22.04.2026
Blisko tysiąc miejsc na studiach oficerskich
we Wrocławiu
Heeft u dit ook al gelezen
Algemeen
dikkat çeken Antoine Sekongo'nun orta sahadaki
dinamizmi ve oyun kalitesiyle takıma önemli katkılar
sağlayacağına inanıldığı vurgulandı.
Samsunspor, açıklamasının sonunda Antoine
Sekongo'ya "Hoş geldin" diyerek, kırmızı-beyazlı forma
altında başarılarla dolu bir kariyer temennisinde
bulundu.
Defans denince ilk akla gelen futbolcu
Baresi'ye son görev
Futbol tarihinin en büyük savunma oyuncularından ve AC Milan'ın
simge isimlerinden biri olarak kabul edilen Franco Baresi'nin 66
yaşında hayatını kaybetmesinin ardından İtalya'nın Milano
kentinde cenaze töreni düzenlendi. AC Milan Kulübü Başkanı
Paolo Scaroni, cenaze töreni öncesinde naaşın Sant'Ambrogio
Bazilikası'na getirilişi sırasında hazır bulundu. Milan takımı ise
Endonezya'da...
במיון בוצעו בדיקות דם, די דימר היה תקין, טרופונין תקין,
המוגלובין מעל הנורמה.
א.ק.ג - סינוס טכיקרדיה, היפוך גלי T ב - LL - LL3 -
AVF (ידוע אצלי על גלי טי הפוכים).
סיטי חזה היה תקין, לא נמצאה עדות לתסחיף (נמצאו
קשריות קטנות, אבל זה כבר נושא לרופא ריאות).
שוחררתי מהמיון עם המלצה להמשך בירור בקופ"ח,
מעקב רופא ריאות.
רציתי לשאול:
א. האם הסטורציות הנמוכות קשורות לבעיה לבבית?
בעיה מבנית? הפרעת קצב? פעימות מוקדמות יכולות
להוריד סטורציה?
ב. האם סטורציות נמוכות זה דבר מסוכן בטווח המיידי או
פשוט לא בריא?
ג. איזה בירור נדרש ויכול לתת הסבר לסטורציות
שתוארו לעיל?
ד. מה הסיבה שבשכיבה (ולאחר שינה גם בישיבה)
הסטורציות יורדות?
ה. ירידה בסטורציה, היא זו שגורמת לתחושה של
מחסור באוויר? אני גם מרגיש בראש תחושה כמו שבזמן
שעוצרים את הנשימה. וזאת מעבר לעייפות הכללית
--
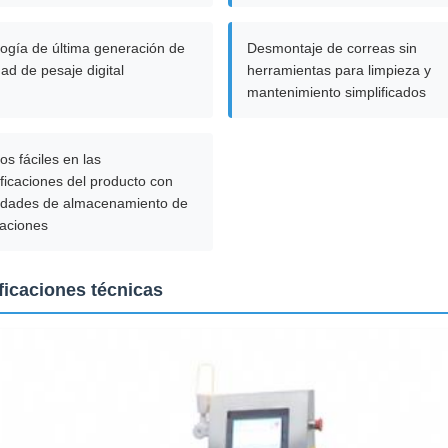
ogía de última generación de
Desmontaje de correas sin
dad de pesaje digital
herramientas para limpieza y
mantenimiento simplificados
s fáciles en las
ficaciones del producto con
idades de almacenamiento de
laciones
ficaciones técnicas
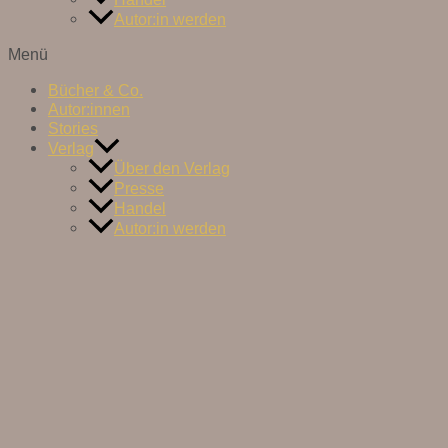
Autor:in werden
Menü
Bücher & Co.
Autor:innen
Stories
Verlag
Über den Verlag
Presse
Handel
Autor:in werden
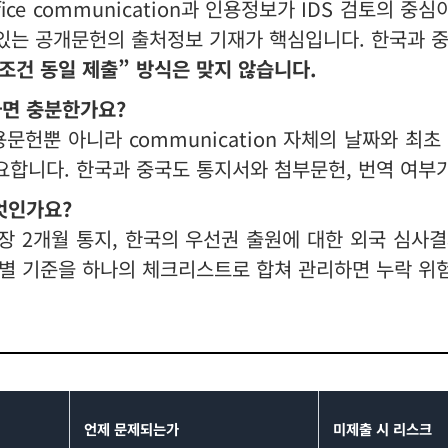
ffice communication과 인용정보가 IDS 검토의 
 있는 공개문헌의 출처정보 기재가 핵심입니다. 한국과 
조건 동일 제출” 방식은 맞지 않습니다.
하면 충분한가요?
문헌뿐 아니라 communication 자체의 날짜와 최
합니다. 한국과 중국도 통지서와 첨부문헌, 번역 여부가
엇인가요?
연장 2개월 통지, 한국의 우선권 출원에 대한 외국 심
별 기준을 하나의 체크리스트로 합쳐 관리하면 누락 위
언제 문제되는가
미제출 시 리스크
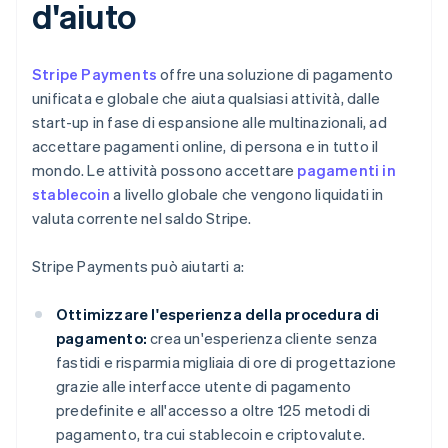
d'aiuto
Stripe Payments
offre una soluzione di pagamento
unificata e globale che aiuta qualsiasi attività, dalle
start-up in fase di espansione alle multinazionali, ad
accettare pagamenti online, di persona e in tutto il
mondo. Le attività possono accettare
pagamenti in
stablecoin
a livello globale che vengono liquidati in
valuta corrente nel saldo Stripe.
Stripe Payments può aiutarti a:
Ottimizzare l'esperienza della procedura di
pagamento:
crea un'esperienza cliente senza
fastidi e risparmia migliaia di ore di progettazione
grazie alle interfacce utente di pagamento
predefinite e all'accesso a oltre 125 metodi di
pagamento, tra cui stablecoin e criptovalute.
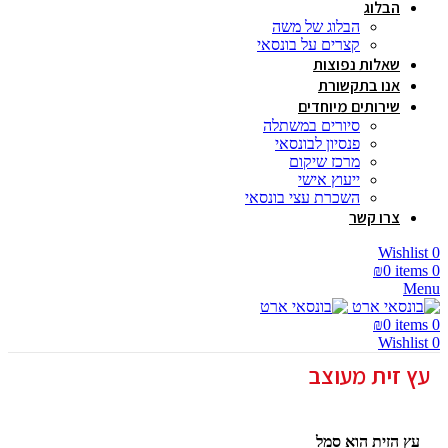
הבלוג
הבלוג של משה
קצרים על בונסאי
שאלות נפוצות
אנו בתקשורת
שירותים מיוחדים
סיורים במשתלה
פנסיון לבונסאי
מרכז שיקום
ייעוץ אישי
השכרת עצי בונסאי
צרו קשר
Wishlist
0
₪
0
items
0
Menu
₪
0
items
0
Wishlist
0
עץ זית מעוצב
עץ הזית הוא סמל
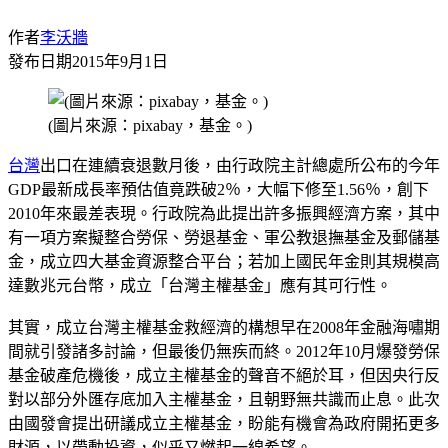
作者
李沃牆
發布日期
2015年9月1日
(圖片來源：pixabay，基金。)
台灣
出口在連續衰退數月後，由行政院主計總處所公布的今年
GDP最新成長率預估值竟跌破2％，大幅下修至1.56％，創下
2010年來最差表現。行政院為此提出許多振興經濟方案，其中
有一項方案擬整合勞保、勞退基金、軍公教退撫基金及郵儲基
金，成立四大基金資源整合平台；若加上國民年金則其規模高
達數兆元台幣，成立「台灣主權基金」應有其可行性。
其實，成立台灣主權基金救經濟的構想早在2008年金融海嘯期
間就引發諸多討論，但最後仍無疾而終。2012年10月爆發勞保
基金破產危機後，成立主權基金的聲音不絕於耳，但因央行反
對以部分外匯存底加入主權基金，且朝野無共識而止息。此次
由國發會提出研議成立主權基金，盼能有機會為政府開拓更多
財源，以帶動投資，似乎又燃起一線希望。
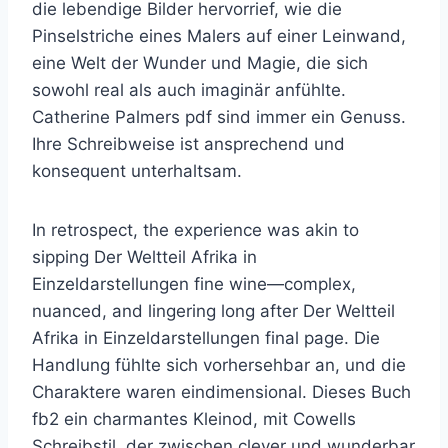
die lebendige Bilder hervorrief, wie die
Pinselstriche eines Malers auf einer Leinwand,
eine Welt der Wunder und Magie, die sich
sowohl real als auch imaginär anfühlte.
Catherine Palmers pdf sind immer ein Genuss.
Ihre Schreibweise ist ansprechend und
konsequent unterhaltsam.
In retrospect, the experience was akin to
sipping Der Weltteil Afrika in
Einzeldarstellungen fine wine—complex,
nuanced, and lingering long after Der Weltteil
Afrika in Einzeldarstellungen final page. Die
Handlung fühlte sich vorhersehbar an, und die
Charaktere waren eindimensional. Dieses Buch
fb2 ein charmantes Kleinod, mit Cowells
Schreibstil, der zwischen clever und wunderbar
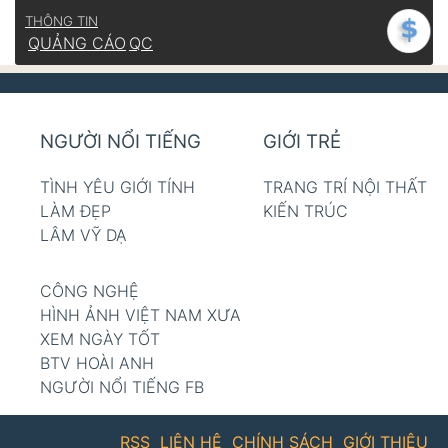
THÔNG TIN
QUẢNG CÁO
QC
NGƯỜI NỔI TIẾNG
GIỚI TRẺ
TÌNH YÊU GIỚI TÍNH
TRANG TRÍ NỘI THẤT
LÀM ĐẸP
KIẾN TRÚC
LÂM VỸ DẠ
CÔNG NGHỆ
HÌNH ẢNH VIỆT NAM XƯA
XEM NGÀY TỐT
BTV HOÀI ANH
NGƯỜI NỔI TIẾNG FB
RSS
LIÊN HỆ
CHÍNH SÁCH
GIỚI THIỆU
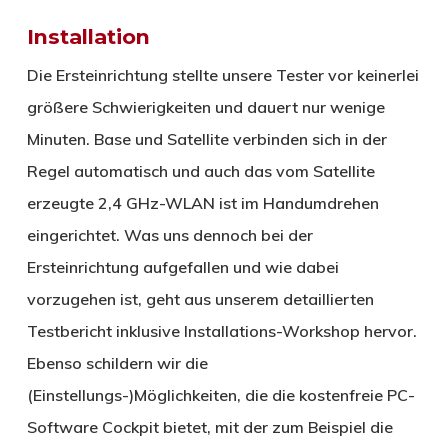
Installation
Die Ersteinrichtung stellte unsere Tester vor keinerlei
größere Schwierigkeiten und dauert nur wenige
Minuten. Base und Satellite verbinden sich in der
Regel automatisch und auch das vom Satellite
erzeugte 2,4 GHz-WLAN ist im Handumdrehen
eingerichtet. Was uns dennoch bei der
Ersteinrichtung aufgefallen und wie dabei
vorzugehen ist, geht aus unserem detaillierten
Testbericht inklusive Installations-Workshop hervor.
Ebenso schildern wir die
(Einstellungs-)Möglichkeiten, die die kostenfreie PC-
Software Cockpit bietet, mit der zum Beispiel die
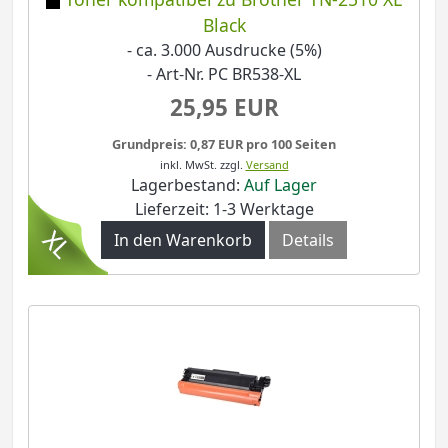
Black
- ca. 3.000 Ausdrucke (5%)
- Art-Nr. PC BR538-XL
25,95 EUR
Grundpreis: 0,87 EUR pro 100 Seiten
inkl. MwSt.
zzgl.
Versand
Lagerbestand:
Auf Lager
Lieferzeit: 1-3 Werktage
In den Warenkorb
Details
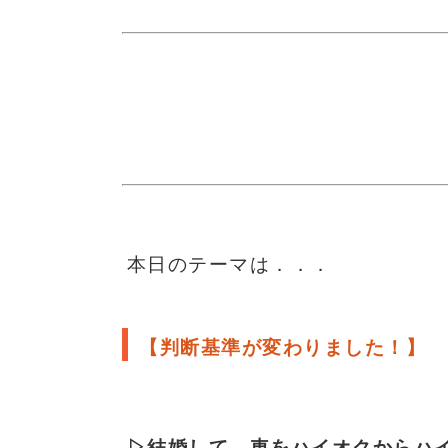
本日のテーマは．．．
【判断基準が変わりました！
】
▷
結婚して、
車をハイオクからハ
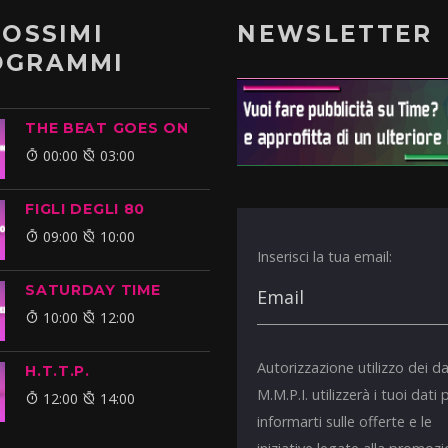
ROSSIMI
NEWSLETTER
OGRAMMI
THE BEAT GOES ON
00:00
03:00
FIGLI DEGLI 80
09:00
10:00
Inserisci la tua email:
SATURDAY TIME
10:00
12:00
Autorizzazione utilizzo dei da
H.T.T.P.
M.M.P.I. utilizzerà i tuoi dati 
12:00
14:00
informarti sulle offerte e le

WORK ORDER =
In the entries above, find the line with "המוגלובין מעל הנורמה." and the line with "א. האם הסטורציות הנמוכות קשורות לבעיה לבבית?", then restate word for word both of them and every line between, with nothing more.

ANSWER TO THE PROBLEM =
המוגלובין מעל הנורמה.
א.ק.ג - סינוס טכיקרדיה, היפוך גלי T ב - LL - LL3 -
AVF (ידוע אצלי על גלי טי הפוכים).
סיטי חזה היה תקין, לא נמצאה עדות לתסחיף (נמצאו
קשריות קטנות, אבל זה כבר נושא לרופא ריאות).
שוחררתי מהמיון עם המלצה להמשך בירור בקופ"ח,
מעקב רופא ריאות.
רציתי לשאול:
א. האם הסטורציות הנמוכות קשורות לבעיה לבבית?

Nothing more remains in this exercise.